Northwestern investigators have demonstrated how manipulating DNA chemistry can alter its structure and flexibility and enable the realization of new materials useful in medicine and the life sciences, according to a study published in Science Advances and led by Chad Mirkin, PhD, professor of Medicine in the Division of Hematology and Oncology, the George B. Rathmann Professor of Chemistry at Northwestern’s Weinberg College of Arts and Sciences, and director of the International Institute for Nanotechnology.
“This study serves as a proof-of-principle to demonstrate how the researcher can strategically design and prepare DNA systems whose structures can be toggled to realize architectures with different shapes, flexibilities and reactivities” said Zhenyu (Henry) Han, a graduate student in the Mirkin laboratory and lead author of the study.
During biological processes such as DNA transcription, DNA can bend itself to form a circle through the process of DNA cyclization. This allows the DNA to interact with surrounding proteins in ways that linear, rod-like DNA strands do not.
In the current study, the investigators used chemical design to tailor the conditions that dictate DNA cyclization to better understand how natural processes occur and also to create new biomaterials composed of DNA and proteins with unusual forms.
“Instead of focusing on DNA’s genetic role as the blueprint of life, we are interested in exploring how DNA can be used as a programmable structural element that enables reversible bonding interactions between nanoscale materials, including those found in nature, like proteins,” Mirkin said.
First, the scientists in the Mirkin lab designed and prepared DNA strands – sequences of the DNA bases adenine, cytosine, guanine and thymine linked together. DNA hybridization occurs when two complementary single-stranded DNA molecules bond together to form a double-stranded molecule, or DNA helix – adenine bonds with thymine and cytosine bonds with guanine. The scientists inserted one or more unhybridized bases into the sequence, making the DNA strand more flexible to form a circular structure.
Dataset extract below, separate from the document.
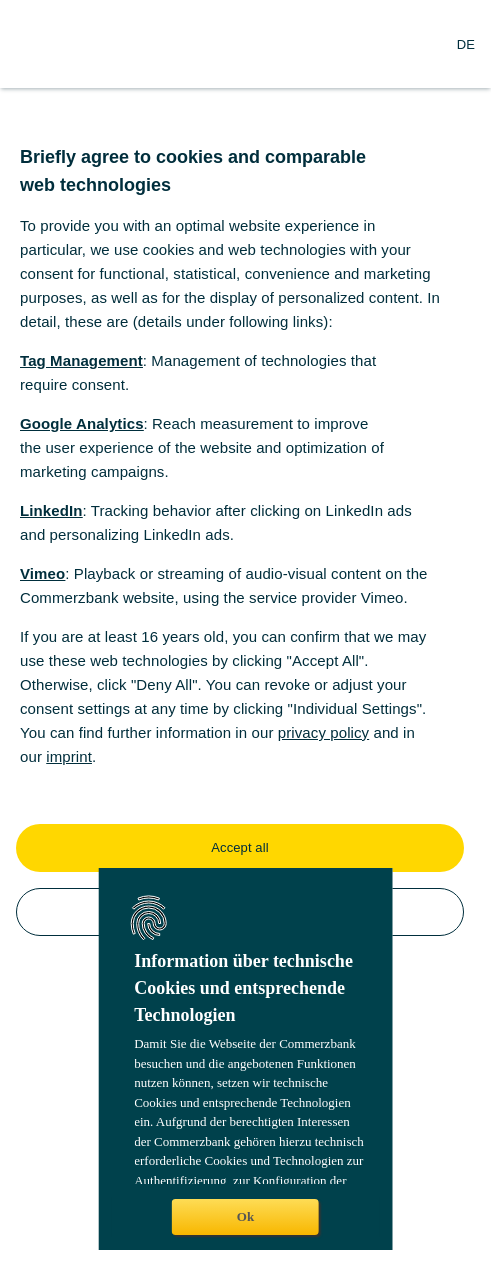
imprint (69, 756)
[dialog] (245, 635)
“We found that if we introduce regions with even one single unpaired DNA base, the DNA becomes more flexible and can form a circle shape,” Han said.
The scientists also found that by introducing DNA strands that bind with these initially unpaired regions, the DNA circles unraveled to favor long, linear, more rigid polymer chains. By removing these complementary strands, the scientists could easily revert the DNA in the system back to the cyclic structure.
Overall, the findings highlight the utility of DNA as a programmable building block for constructing dynamic polymer and nanoscale materials, such as fibers, gels and plastics, or colloidal crystals engineered with DNA, which have been pioneered by the Mirkin lab over the past three decades.
In addition, the findings highlight the breadth of ways DNA chemistry can be used to manipulating reactions between molecules in the lab and in biological systems, according to Mirkin.
“From a nanotechnology perspective, we can use DNA to synthesize unique and useful materials-by-design and program the organization of inorganic nanoparticles and other biomolecules such as proteins,” Mirkin said. “We are learning more about the world around us and using that knowledge to make biomaterials that will ultimately have a positive impact on people.”
Mirkin is a member of the Robert H. Lurie Comprehensive Cancer Center of Northwestern University and is also the recent recipient of the 2024 Kavli Prize in Nanoscience by The Norwegian Academy of Science and Letters.
This work was supported by the National Science Foundation awards DMR-2104353, ECCS-1542205, and 1121262, the Air Force Office of Scientific Research award FA9550-22-1-0300, and the Sherman Fairchild Foundation Inc.